If there is a lesson here, it's that life is unpredictable and people should save money for a rainy day...I know having money in savings helped up whether the 9/11 storm.

Good luck to all those DHL folks
 
DHL cuts 9,500 U.S. jobs

Delivery firm to end U.S.-only operations, will continue shipments to other countries.

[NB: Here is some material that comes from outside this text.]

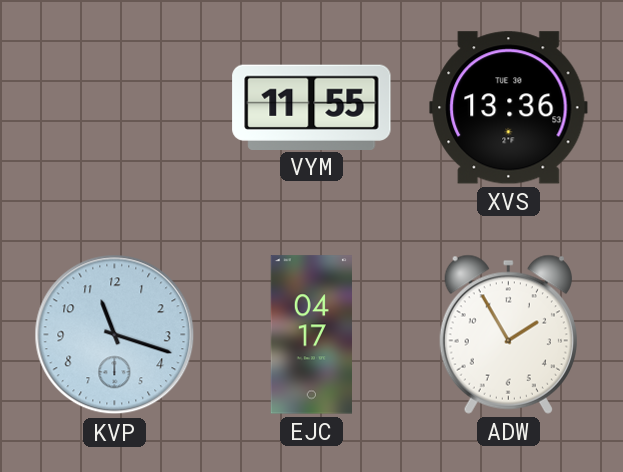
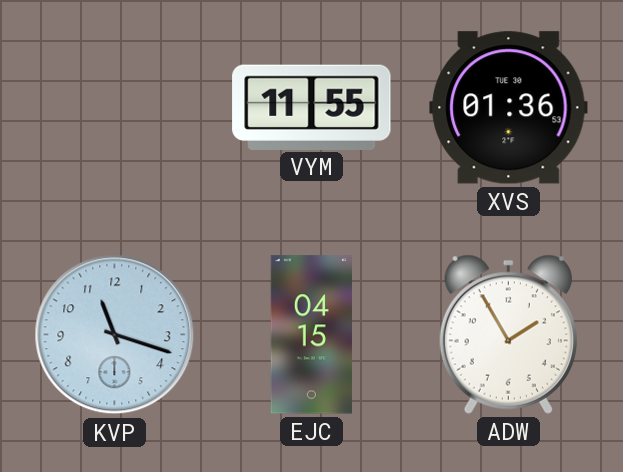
XVS: 13:36 -> 01:36
EJC: 04:17 -> 04:15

By Aaron Smith, CNNMoney.com staff writer
Last Updated: November 10, 2008: 9:17 AM ET
NEW YORK (CNNMoney.com) -- Global delivery company DHL announced Monday that it was cutting 9,500 jobs as it discontinues air and ground operations within the United States.
DHL said its DHL Express will continue to operate between the United States and other nations. But the company said it was dropping "domestic-only" air and ground services within the United States by Jan. 30 "to minimize future uncertainties."
DHL's 9,500 job cuts are on top of 5,400 job reductions announced earlier this year. After these job losses, between 3,000 and 4,000 employees will remain at DHL's U.S. operations, the company said.
The company also said it was shutting down all ground hubs and reducing its number of stations to 103 from 412.
DHL said it was making the cuts to improve profitability and "to prepare the company for the economic challenges ahead."
The company said this latest action would add $1.9 billion to its restructuring costs, for a total of $3.8 billion over two years, most of it during 2008. The company said the cuts would reduce the annual operating costs of DHL U.S. Express to less than $1 billion, from its current cost of $5.4 billion.
DHL is owned by the German company Deutsche Post World Net.
DHL's U.S. pullback should help competitors FedEx Corp (FDX, Fortune 500) and UPS Inc. (UPS, Fortune 500), said Donald Broughton, analyst for Avondale Partners.
"Obviously, it's good news for FedEx and UPS, because this puts the 3-4% market share that DHL had [for domestic ground and air shipping within the U.S.] up for grabs," said Broughton. "Makes it a jump ball, if you will."
DHL has been hammering out a deal that would extend its airport-to-airport "line haul" shipping services to competitor UPS, said Broughton. DHL spokesman Robert Mintz told CNN that the company is still "in full negotiations with UPS [and] expects to reach an agreement by the end of the year."

Ouch.
 
This wasn't a layoff was it? Sounds like these guys are shutting down with no intention of starting back up.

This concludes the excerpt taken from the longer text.